07.08.16 - 12.08.16, Seminar 16321

Coding Theory in the Time of Big Data

Diese Seminarbeschreibung wurde vor dem Seminar auf unseren Webseiten veröffentlicht und bei der Einladung zum Seminar verwendet.


The main focus of this seminar is to explore the impact of contemporary challenges for efficient, reliable, and secure storage and delivery of files in the time of 'big data'. In particular, the seminar will examine the ways in which coding theory fundamentals must be extended to address the emerging issues in the evolving practice of storage and transmission of large files across networks. These novel coding applications are having a significant impact on coding theory fundamentals. The seminar will touch on topics such as algebraic coding theory, distributed storage, index coding, caching problems, streaming algorithms, cryptography, information theory, randomized algorithms and complexity theory.

Codes for Distributed Storage

In multi-disk systems, to provide reliability, if a disk fails, data must be recoverable from the remaining stored data. While it is empirically clear that disk failure is the norm rather than an exception (making systemic redundancy a storage requirement), the sheer scale of data involved means that redundancy must be added as efficiently as possible. In other words, coding is now a requirement for trustworthy distributed storage systems.
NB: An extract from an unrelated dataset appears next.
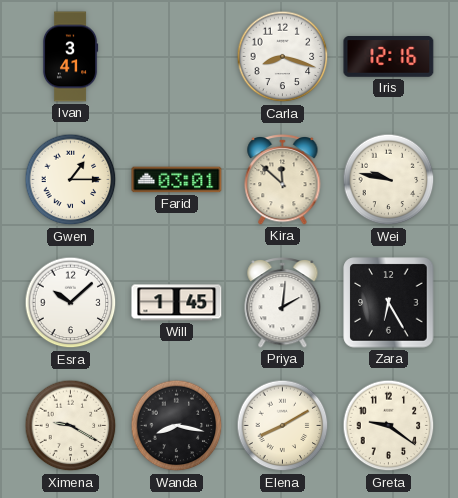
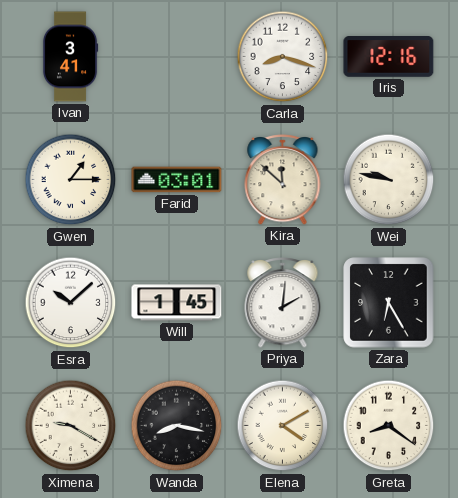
Elena: 8:10 -> 4:10
Greta: 9:21 -> 8:21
Regeneration codes, local reconstruction codes and update-efficient codes are among the current classes of codes with properties effective according to different distributed storage constraints such as repair bandwidth, disk I/O and repair locality. Algebraic methods and ideas from classical coding theory and network coding may be applied to give constructions of families of codes with high performance with respect to such different parameters. In addition to providing reliability against disk failures, coding reduces the time required to download content from a distributed storage system. The download time is reduced because when a content file is encoded to add redundancy and distributed across multiple disks, reading only a subset of the disks is sufficient to reconstruct the content. For the same total storage used, coding exploits the diversity in storage better than simple replication, and hence gives faster download. Storing coded data in distributed systems and even untrusted networks, although practical, poses novel challenges to maintaining data integrity, unless the codes are explicitly designed to handle these challenges. For example, an adversary may corrupt a large amount of stored data simply by altering the data stored on a small number of storage. Eavesdropping to the data becomes easier because of multiple downloads during nodal repair.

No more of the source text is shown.